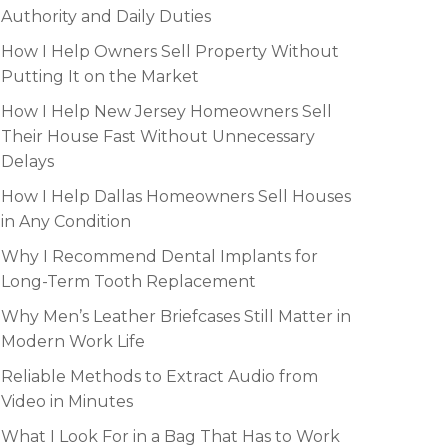
Authority and Daily Duties
How I Help Owners Sell Property Without
Putting It on the Market
How I Help New Jersey Homeowners Sell
Their House Fast Without Unnecessary
Delays
How I Help Dallas Homeowners Sell Houses
in Any Condition
Why I Recommend Dental Implants for
Long-Term Tooth Replacement
Why Men’s Leather Briefcases Still Matter in
Modern Work Life
Reliable Methods to Extract Audio from
Video in Minutes
What I Look For in a Bag That Has to Work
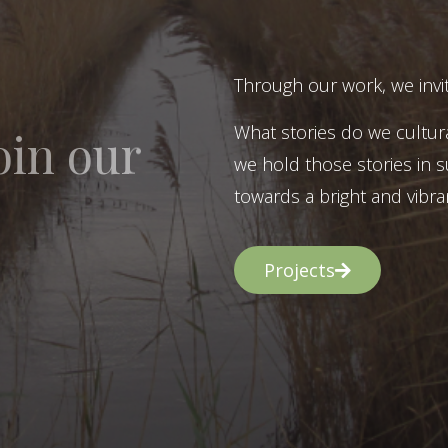
Through our work, we invit
What stories do we cultur
oin our
we hold those stories in s
towards a bright and vibran
Projects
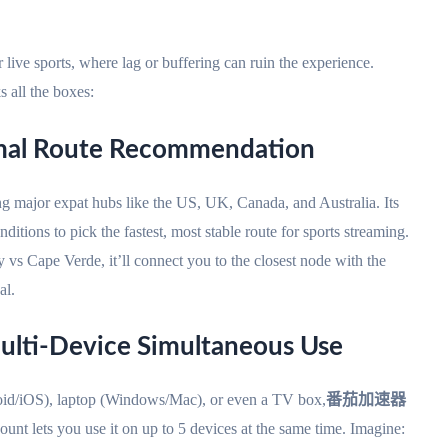
 live sports, where lag or buffering can ruin the experience.
 all the boxes:
imal Route Recommendation
ng major expat hubs like the US, UK, Canada, and Australia. Its
itions to pick the fastest, most stable route for sports streaming.
vs Cape Verde, it’ll connect you to the closest node with the
al.
ulti-Device Simultaneous Use
id/iOS), laptop (Windows/Mac), or even a TV box,
番茄加速器
count lets you use it on up to 5 devices at the same time. Imagine:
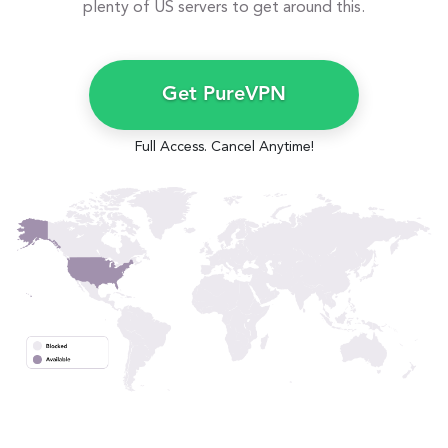
plenty of US servers to get around this.
Get PureVPN
Full Access. Cancel Anytime!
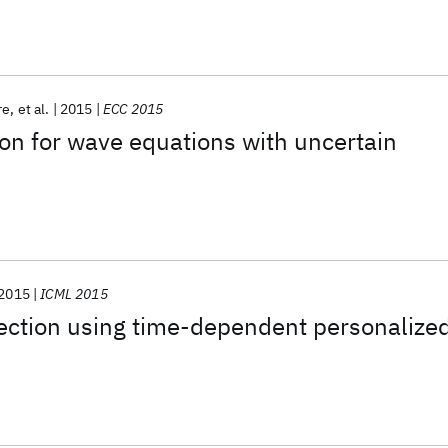
re
et al.
2015
ECC 2015
on for wave equations with uncertain
2015
ICML 2015
ction using time-dependent personalize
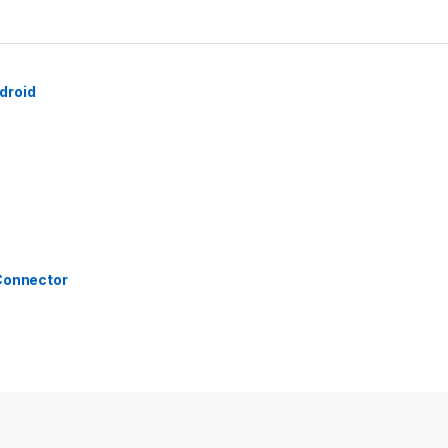
droid
 Connector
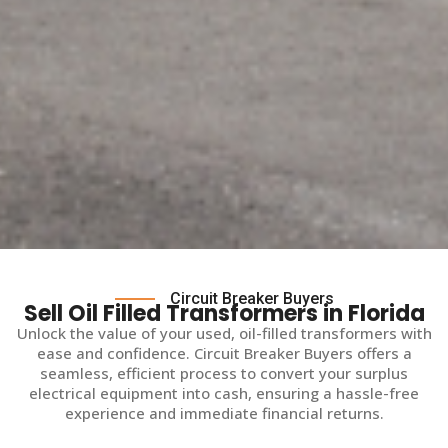
Circuit Breaker Buyers
Sell Oil Filled Transformers in Florida
Unlock the value of your used, oil-filled transformers with
ease and confidence. Circuit Breaker Buyers offers a
seamless, efficient process to convert your surplus
electrical equipment into cash, ensuring a hassle-free
experience and immediate financial returns.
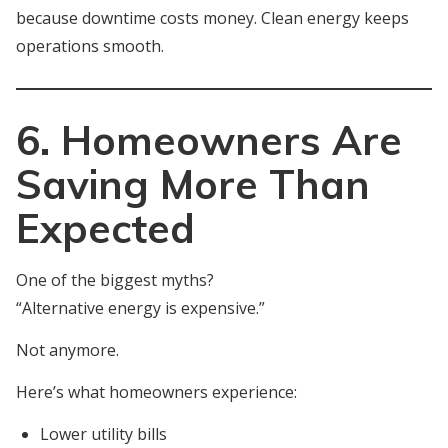
because downtime costs money. Clean energy keeps
operations smooth.
6. Homeowners Are
Saving More Than
Expected
One of the biggest myths?
“Alternative energy is expensive.”
Not anymore.
Here’s what homeowners experience:
Lower utility bills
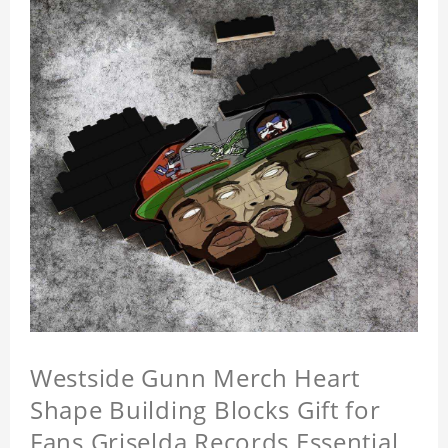
Westside Gunn Merch Heart
Shape Building Blocks Gift for
Fans Griselda Records Essential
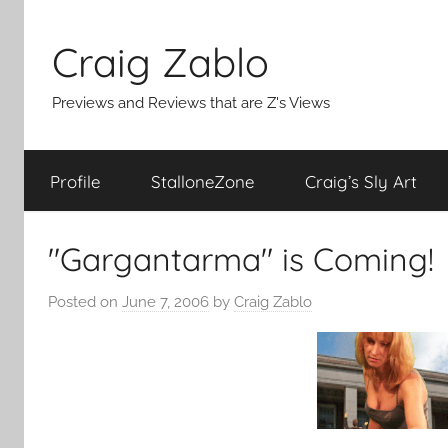
Skip
to
Craig Zablo
content
Previews and Reviews that are Z's Views
Profile
StalloneZone
Craig’s Sly Art
"Gargantarma" is Coming!
Posted on
June 7, 2006
by
Craig Zablo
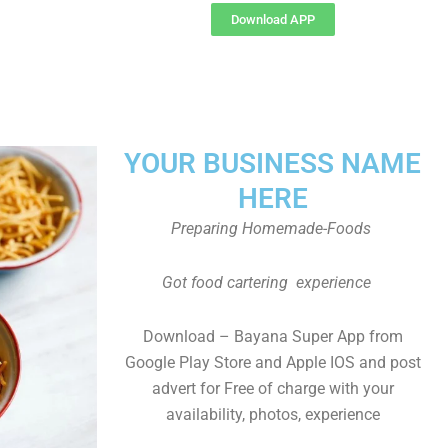
Download APP
YOUR BUSINESS NAME
HERE
Preparing Homemade-Foods
Got food cartering experience
Download – Bayana Super App from
Google Play Store and Apple IOS and post
advert for Free of charge with your
availability, photos, experience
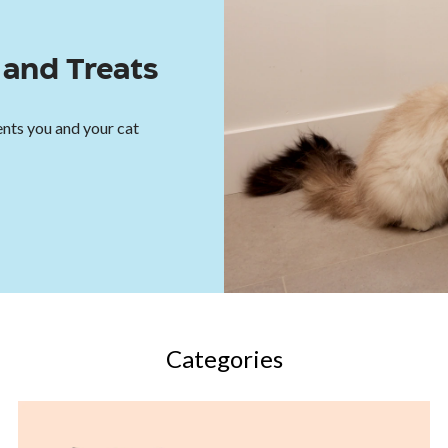
and Treats
nts you and your cat
Categories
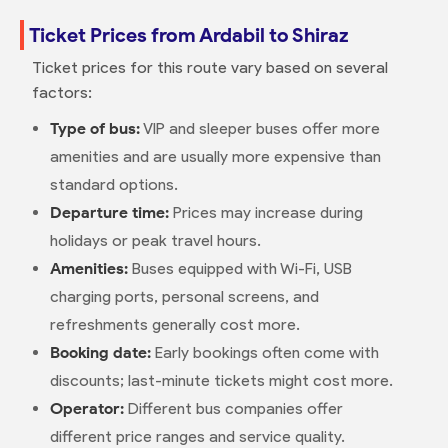
Ticket Prices from Ardabil to Shiraz
Ticket prices for this route vary based on several
factors:
Type of bus:
VIP and sleeper buses offer more
amenities and are usually more expensive than
standard options.
Departure time:
Prices may increase during
holidays or peak travel hours.
Amenities:
Buses equipped with Wi-Fi, USB
charging ports, personal screens, and
refreshments generally cost more.
Booking date:
Early bookings often come with
discounts; last-minute tickets might cost more.
Operator:
Different bus companies offer
different price ranges and service quality.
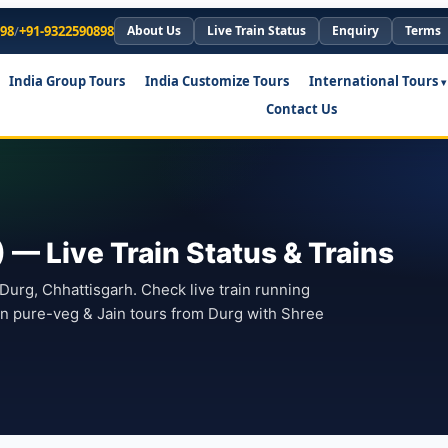
898
/
+91-9322590898
About Us
Live Train Status
Enquiry
Terms
India Group Tours
India Customize Tours
International Tours
Contact Us
— Live Train Status & Trains
 Durg, Chhattisgarh. Check live train running
lan pure-veg & Jain tours from Durg with Shree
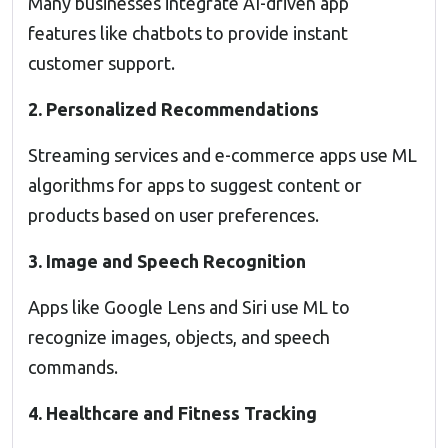
Many businesses integrate AI-driven app
features like chatbots to provide instant
customer support.
2. Personalized Recommendations
Streaming services and e-commerce apps use ML
algorithms for apps to suggest content or
products based on user preferences.
3. Image and Speech Recognition
Apps like Google Lens and Siri use ML to
recognize images, objects, and speech
commands.
4. Healthcare and Fitness Tracking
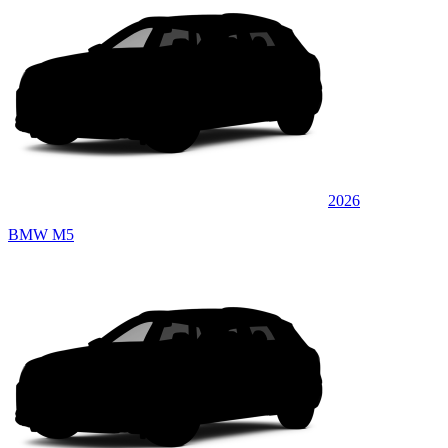
2026
BMW M5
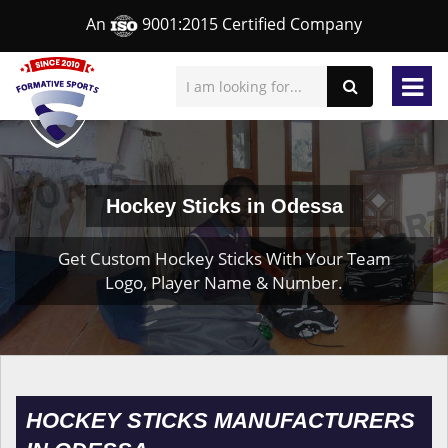
An
9001:2015 Certified Company
Hockey Sticks in Odessa
Get Custom Hockey Sticks With Your Team
Logo, Player Name & Number.
HOCKEY STICKS MANUFACTURERS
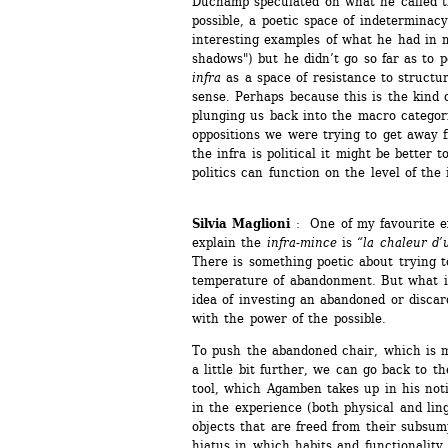
Duchamp speculated on what he called t
possible, a poetic space of indeterminac
interesting examples of what he had in m
shadows") but he didn’t go so far as to po
infra
as a space of resistance to structure
sense. Perhaps because this is the kind 
plunging us back into the macro categori
oppositions we were trying to get away f
the infra is political it might be better 
politics can function on the level of the i
Silvia Maglioni
: One of my favourite e
explain the 
infra-mince
is 
“la chaleur d’
There is something poetic about trying to
temperature of abandonment. But what is
idea of investing an abandoned or discard
with the power of the possible.
To push the abandoned chair, which is mo
a little bit further, we can go back to 
tool, which Agamben takes up in his noti
in the experience (both physical and ling
objects that are freed from their subsump
hiatus in which habits and functionality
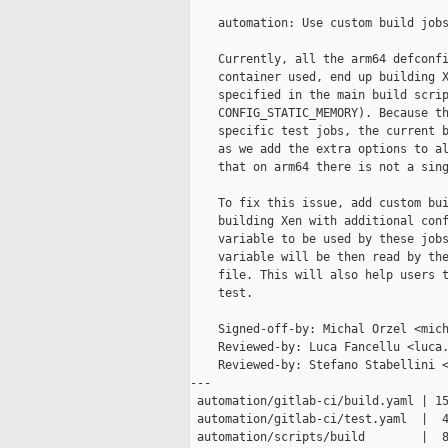
    automation: Use custom build jobs
    Currently, all the arm64 defconfi
    container used, end up building X
    specified in the main build scrip
    CONFIG_STATIC_MEMORY). Because th
    specific test jobs, the current b
    as we add the extra options to al
    that on arm64 there is not a sing
    To fix this issue, add custom bui
    building Xen with additional conf
    variable to be used by these jobs
    variable will be then read by the
    file. This will also help users t
    test.

    Signed-off-by: Michal Orzel <mich
    Reviewed-by: Luca Fancellu <luca.
    Reviewed-by: Stefano Stabellini <
---

 automation/gitlab-ci/build.yaml | 15
 automation/gitlab-ci/test.yaml  |  4
 automation/scripts/build        |  8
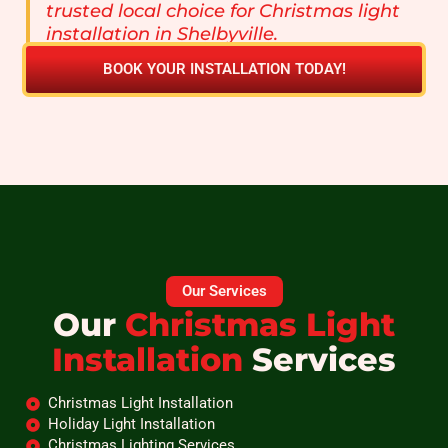
trusted local choice for Christmas light
installation in Shelbyville.
BOOK YOUR INSTALLATION TODAY!
Our Services
Our
Christmas Light
Installation
Services
Christmas Light Installation
Holiday Light Installation
Christmas Lighting Services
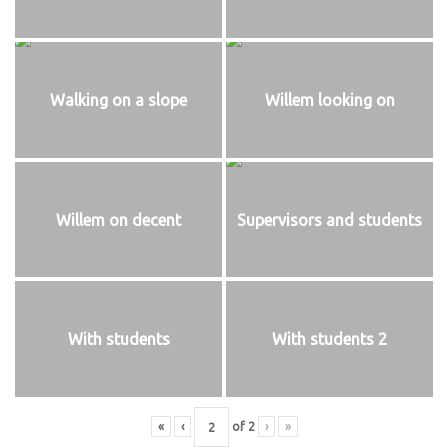
Walking on a slope
Willem looking on
Willem on decent
Supervisors and students
With students
With students 2
«
‹
of
2
›
»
━━━━━━━━━━━━━━━━━━━━━━━━━━━━━━
> **PROBLEM TO WORK ON**:
Return the material word for word, images omitted.

> **TASK SOLUTION**:
Authority and Daily Duties
How I Help Owners Sell Property Without
Putting It on the Market
How I Help New Jersey Homeowners Sell
Their House Fast Without Unnecessary
Delays
How I Help Dallas Homeowners Sell Houses
in Any Condition
Why I Recommend Dental Implants for
Long-Term Tooth Replacement
Why Men’s Leather Briefcases Still Matter in
Modern Work Life
Reliable Methods to Extract Audio from
Video in Minutes
What I Look For in a Bag That Has to Work
Through our work, we invit
What stories do we cultur
oin our
we hold those stories in s
towards a bright and vibran
Projects
 live sports, where lag or buffering can ruin the experience.
 all the boxes:
imal Route Recommendation
ng major expat hubs like the US, UK, Canada, and Australia. Its
itions to pick the fastest, most stable route for sports streaming.
vs Cape Verde, it’ll connect you to the closest node with the
al.
ulti-Device Simultaneous Use
id/iOS), laptop (Windows/Mac), or even a TV box,
番茄加速器
count lets you use it on up to 5 devices at the same time. Imagine:
plenty of US servers to get around this.
Get PureVPN
Full Access. Cancel Anytime!
re
et al.
2015
ECC 2015
on for wave equations with uncertain
2015
ICML 2015
ction using time-dependent personalize
droid
 Connector
Circuit Breaker Buyers
Sell Oil Filled Transformers in Florida
Unlock the value of your used, oil-filled transformers with
ease and confidence. Circuit Breaker Buyers offers a
seamless, efficient process to convert your surplus
electrical equipment into cash, ensuring a hassle-free
experience and immediate financial returns.
because downtime costs money. Clean energy keeps
operations smooth.
6. Homeowners Are
Saving More Than
Expected
One of the biggest myths?
“Alternative energy is expensive.”
Not anymore.
Here’s what homeowners experience:
Lower utility bills
Westside Gunn Merch Heart
Shape Building Blocks Gift for
Fans Griselda Records Essential
Skip
to
Craig Zablo
content
Previews and Reviews that are Z's Views
Profile
StalloneZone
Craig’s Sly Art
"Gargantarma" is Coming!
Posted on
June 7, 2006
by
Craig Zablo
Download APP
YOUR BUSINESS NAME
HERE
Preparing Homemade-Foods
Got food cartering experience
Download – Bayana Super App from
Google Play Store and Apple IOS and post
advert for Free of charge with your
availability, photos, experience
and Treats
nts you and your cat
Categories
Ticket Prices from Ardabil to Shiraz
Ticket prices for this route vary based on several
factors:
Type of bus:
VIP and sleeper buses offer more
amenities and are usually more expensive than
standard options.
Departure time:
Prices may increase during
holidays or peak travel hours.
Amenities:
Buses equipped with Wi-Fi, USB
charging ports, personal screens, and
refreshments generally cost more.
Booking date:
Early bookings often come with
discounts; last-minute tickets might cost more.
Operator:
Different bus companies offer
different price ranges and service quality.
898
/
+91-9322590898
About Us
Live Train Status
Enquiry
Terms
India Group Tours
India Customize Tours
International Tours
Contact Us
— Live Train Status & Trains
 Durg, Chhattisgarh. Check live train running
lan pure-veg & Jain tours from Durg with Shree
Many businesses integrate AI-driven app
features like chatbots to provide instant
customer support.
2. Personalized Recommendations
Streaming services and e-commerce apps use ML
algorithms for apps to suggest content or
products based on user preferences.
3. Image and Speech Recognition
Apps like Google Lens and Siri use ML to
recognize images, objects, and speech
commands.
4. Healthcare and Fitness Tracking
2026
BMW M5
An
9001:2015 Certified Company
Hockey Sticks in Odessa
Get Custom Hockey Sticks With Your Team
Logo, Player Name & Number.
HOCKEY STICKS MANUFACTURERS
Duchamp speculated on what he called t
possible, a poetic space of indeterminac
interesting examples of what he had in m
shadows") but he didn’t go so far as to po
infra
as a space of resistance to structure
sense. Perhaps because this is the kind 
plunging us back into the macro categori
oppositions we were trying to get away f
the infra is political it might be better 
politics can function on the level of the i
Silvia Maglioni
: One of my favourite e
explain the 
infra-mince
is 
“la chaleur d’
There is something poetic about trying to
temperature of abandonment. But what is
idea of investing an abandoned or discard
with the power of the possible.
To push the abandoned chair, which is mo
a little bit further, we can go back to 
tool, which Agamben takes up in his noti
in the experience (both physical and ling
objects that are freed from their subsump
hiatus in which habits and functionality
    automation: Use custom build jobs
    Currently, all the arm64 defconfi
    container used, end up building X
    specified in the main build scrip
    CONFIG_STATIC_MEMORY). Because th
    specific test jobs, the current b
    as we add the extra options to al
    that on arm64 there is not a sing
    To fix this issue, add custom bui
    building Xen with additional conf
    variable to be used by these jobs
    variable will be then read by the
    file. This will also help users t
    test.

    Signed-off-by: Michal Orzel <mich
    Reviewed-by: Luca Fancellu <luca.
    Reviewed-by: Stefano Stabellini <
---

 automation/gitlab-ci/build.yaml | 15
 automation/gitlab-ci/test.yaml  |  4
 automation/scripts/build        |  8
trusted local choice for Christmas light
installation in Shelbyville.
BOOK YOUR INSTALLATION TODAY!
Our Services
Our
Christmas Light
Installation
Services
Christmas Light Installation
Holiday Light Installation
Christmas Lighting Services
Walking on a slope
Willem looking on
Willem on decent
Supervisors and students
With students
With students 2
«
‹
of
2
›
»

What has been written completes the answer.